The Left Says It Doesn’t Happen, But Noncitizens Voted In Iowa’s Election; After Flagging 2,000+ Ballots, Iowa Secretary of State Says 35 Noncitizens Voted in 2024
The Left Says It Doesn’t Happen, But Noncitizens Voted In Iowa’s Election:
The media continually say that noncitizens won’t vote in U.S. elections because the penalty is so severe — fines, prison, and potential deportation are enough of a deterrent. But hundreds of noncitizens have not been deterred from registering in Iowa, where Secretary of State Paul Pate this week said audits of Iowa’s voter registration rolls found 277 noncitizens registered to vote or actually voted.
Using data from the federal Systematic Alien Verification for Entitlements (SAVE) program, the audit found 35 noncitizens cast ballots that were counted in the 2024 general election and five noncitizens tried to vote but their ballots were rejected, a statement from Pate’s office said. It also offered the following fine detail of what the audit found:
18 noncitizens cast normal ballots at the polls on Election Day; these votes were counted.
15 noncitizens returned absentee ballots; these votes were counted.
2 noncitizens cast provisional ballots at the polls on Election Day; these votes were counted.
2 noncitizens returned absentee ballots that were rejected by the Absentee and Special Voters Precinct (ASVP) boards.
3 noncitizens voted provisional ballots on Election Day that were rejected by the ASVP boards.
22 noncitizens registered to vote in 2024 but did not vote.
Other noncitizens who are registered to vote registered in previous years.
The investigation, which ran into a federal roadblock, got started before the 2024 general election when the Iowa Department of State compared self-reported noncitizens who applied for driver’s licenses with Iowa’s voter registration rolls and made a list of potential noncitizens registered to vote, a spokeswoman for the Iowa Department of State told The Federalist.
The Department of State gave its potentials list to the United States Citizenship and Immigration Services (USCIS) field office in Des Moines, and they were able to trim the list of potential noncitizens down to 2,176. Later, they verbally told the Department of State that around 12 percent of the list was noncitizens, the spokeswoman said. —>READ MORE HERE
After flagging 2,000+ ballots, Iowa secretary of state says 35 noncitizens voted in 2024:
Thirty-five noncitizens voted in Iowa in the 2024 election and another five noncitizens tried to vote but had their ballots rejected, Iowa Secretary of State Paul Pate announced Thursday.
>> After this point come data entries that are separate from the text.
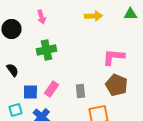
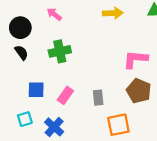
pink arrow: (41, 17) -> (54, 14), turned 144
black semicircle: (12, 70) -> (21, 53), moved
blue square: (30, 92) -> (36, 90), moved

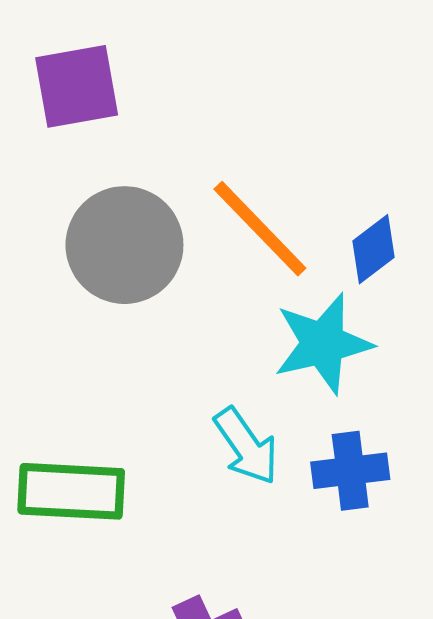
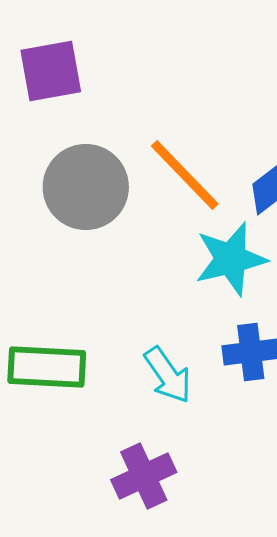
cyan arrow: (246, 446) -> (168, 375), moved

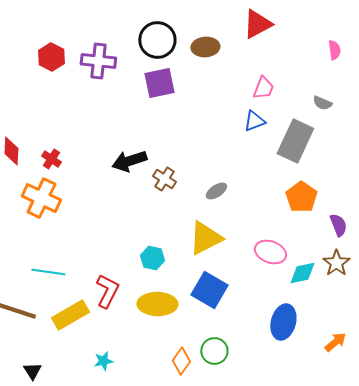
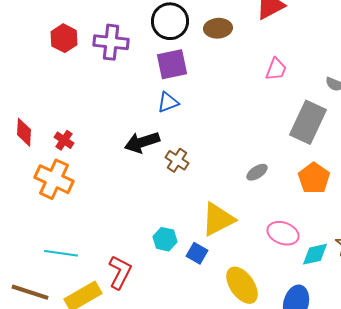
blue triangle: (254, 121) -> (168, 102), moved
gray ellipse: (216, 191) -> (257, 172), moved
blue square: (209, 290) -> (197, 253), moved, size x0.6
yellow ellipse: (157, 304) -> (242, 285), moved, turned 54

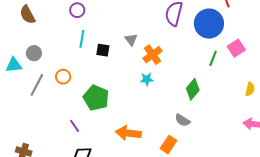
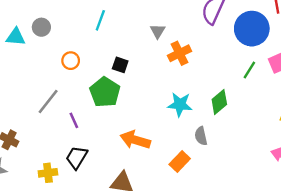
black square: (103, 50) -> (120, 65), moved
cyan star: (147, 79) -> (180, 104), moved, size x1.5
gray line: (37, 85) -> (48, 102), moved
gray semicircle: (182, 120) -> (201, 136), turned 35

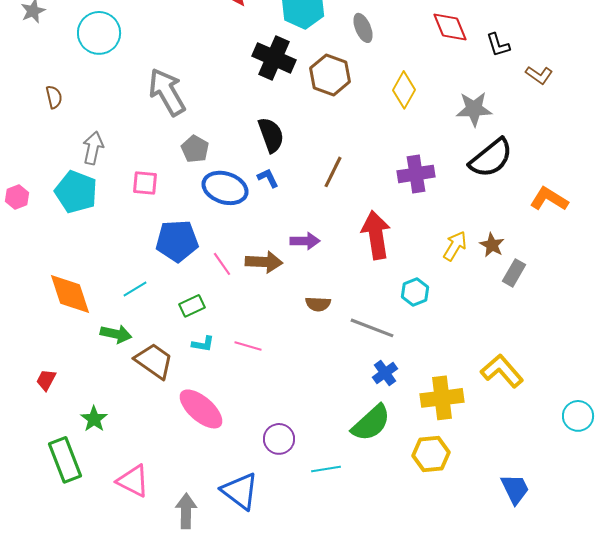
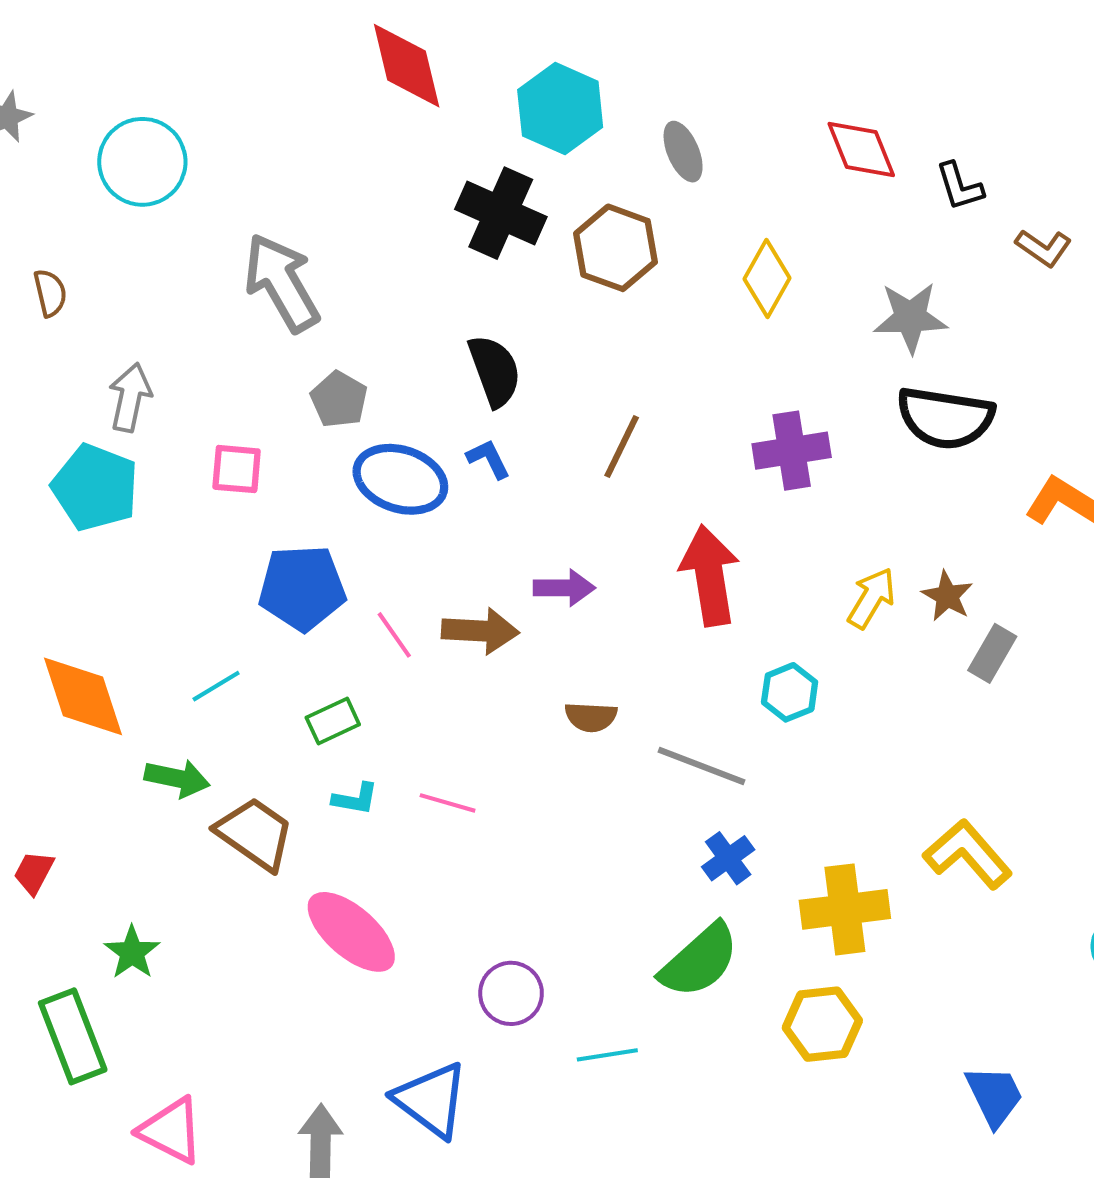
black semicircle: (491, 158) -> (945, 418), turned 48
pink triangle: (133, 481) -> (171, 1131), moved

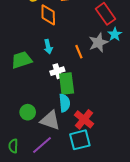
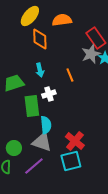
gray star: (98, 43) -> (91, 54), moved
green rectangle: (67, 83) -> (32, 106), moved
cyan semicircle: (65, 103) -> (46, 125), moved
green circle: (28, 112) -> (14, 148), moved

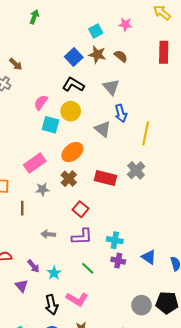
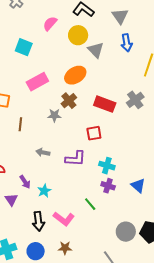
cyan square: (50, 125) -> (24, 47), moved
gray triangle: (103, 129) -> (96, 50), moved
gray star: (42, 189) -> (54, 115), moved
red square: (81, 209) -> (94, 133), moved, turned 35
green line: (88, 268) -> (90, 204), moved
Pate, a Republican, said an audit of the state’s voter registration list confirmed 277 noncitizens on Iowa’s voter rolls. While 22 of those confirmed noncitizens registered to vote in 2024, the vast majority of the 277 identified did not vote, try to vote or register to vote in 2024.
Last year, two weeks before Election Day, Pate’s office instructed county auditors to challenge the ballots of 2,176 people who had at some point in the past told the Iowa Department of Transportation that they were noncitizens. Many had become U.S. citizens since getting their driver’s licenses.
The 277 people Pate confirmed as noncitizens on Thursday amounts to 13% of the voters he instructed election workers to challenge last fall. In all, 1.67 million Iowans voted in the Nov. 5 election, for a voter turnout rate of 74.2%.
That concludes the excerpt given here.